During the maintenance of haploid inducing germplasm, a certain percentage of "self-induced" offspring can be observed, showing that haploids in the genetic background of inducer are possible, and that they are able to germinate and grow into haploid plants. Thus DH technology could be applied in inducer development, provided a system for haploid detection is available. We exploited the interaction between the two transcription factors R1 and C1, that regulate the anthocyanin pathway. The C1-I allele effectively suppresses anthocyanin production in the seed, even in the presence of R1-nj.
In haploid inducer seed, the expression of R1-nj will be suppressed in the crown, due to the presence of the C1-I allele, whereas the embryo will show the typical dark coloring.
We applied DH technology in inducer development in our effort to develop a high oil haploid inducer as well as in a graduate student project with the goal to apply GWAS in inducer development.
The C1-I haploid inducer (ISURF# 05202) is a useful tool to speed up and streamline inducer development.
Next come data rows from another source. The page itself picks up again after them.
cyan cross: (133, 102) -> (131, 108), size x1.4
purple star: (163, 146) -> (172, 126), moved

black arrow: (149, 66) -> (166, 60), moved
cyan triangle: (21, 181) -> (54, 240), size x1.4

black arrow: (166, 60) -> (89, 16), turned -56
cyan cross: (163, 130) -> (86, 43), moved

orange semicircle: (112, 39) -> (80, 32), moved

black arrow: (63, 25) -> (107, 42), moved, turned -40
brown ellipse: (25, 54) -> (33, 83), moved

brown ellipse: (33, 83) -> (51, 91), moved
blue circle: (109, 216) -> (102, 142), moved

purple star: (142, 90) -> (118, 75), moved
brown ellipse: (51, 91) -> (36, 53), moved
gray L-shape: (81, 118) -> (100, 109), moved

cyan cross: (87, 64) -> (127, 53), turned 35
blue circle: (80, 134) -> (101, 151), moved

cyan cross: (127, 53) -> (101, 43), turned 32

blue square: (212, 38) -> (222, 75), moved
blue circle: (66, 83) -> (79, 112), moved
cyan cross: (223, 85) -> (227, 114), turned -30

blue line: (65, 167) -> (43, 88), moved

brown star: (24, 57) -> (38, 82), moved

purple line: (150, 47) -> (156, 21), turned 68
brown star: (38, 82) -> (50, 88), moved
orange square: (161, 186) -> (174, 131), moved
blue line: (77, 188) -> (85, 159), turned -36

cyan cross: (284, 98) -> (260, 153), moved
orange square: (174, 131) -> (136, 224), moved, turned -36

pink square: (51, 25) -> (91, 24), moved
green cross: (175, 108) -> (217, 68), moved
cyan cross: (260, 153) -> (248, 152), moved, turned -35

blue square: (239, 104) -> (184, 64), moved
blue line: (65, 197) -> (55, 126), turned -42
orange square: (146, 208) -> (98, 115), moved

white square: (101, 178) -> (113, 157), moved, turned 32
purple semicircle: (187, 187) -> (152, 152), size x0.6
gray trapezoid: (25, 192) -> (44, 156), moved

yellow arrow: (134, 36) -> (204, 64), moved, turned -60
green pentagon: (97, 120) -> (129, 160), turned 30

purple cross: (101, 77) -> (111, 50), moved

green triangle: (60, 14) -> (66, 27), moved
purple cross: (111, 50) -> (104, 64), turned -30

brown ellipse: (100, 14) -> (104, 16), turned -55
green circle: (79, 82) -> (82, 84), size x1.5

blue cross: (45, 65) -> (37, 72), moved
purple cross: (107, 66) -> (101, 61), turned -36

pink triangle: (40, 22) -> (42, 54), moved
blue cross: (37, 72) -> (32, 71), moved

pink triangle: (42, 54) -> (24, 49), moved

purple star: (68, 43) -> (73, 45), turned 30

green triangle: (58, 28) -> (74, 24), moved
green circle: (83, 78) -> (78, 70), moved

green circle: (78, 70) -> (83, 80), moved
The induction rate obtained in a B73 background fixed for R1-nj is between 12-14% - this rate might be lower in haploid inducer backgrounds. If the haploid inducer background contains the red root marker Pl1, the distinction between haploid and hybrid seed is not as clear due to additional coloring in the kernel, which is not suppressed by C1-I, but still doable with reasonable false positive rates. The C1-I haploid inducer germplasm is available for licensing upon request.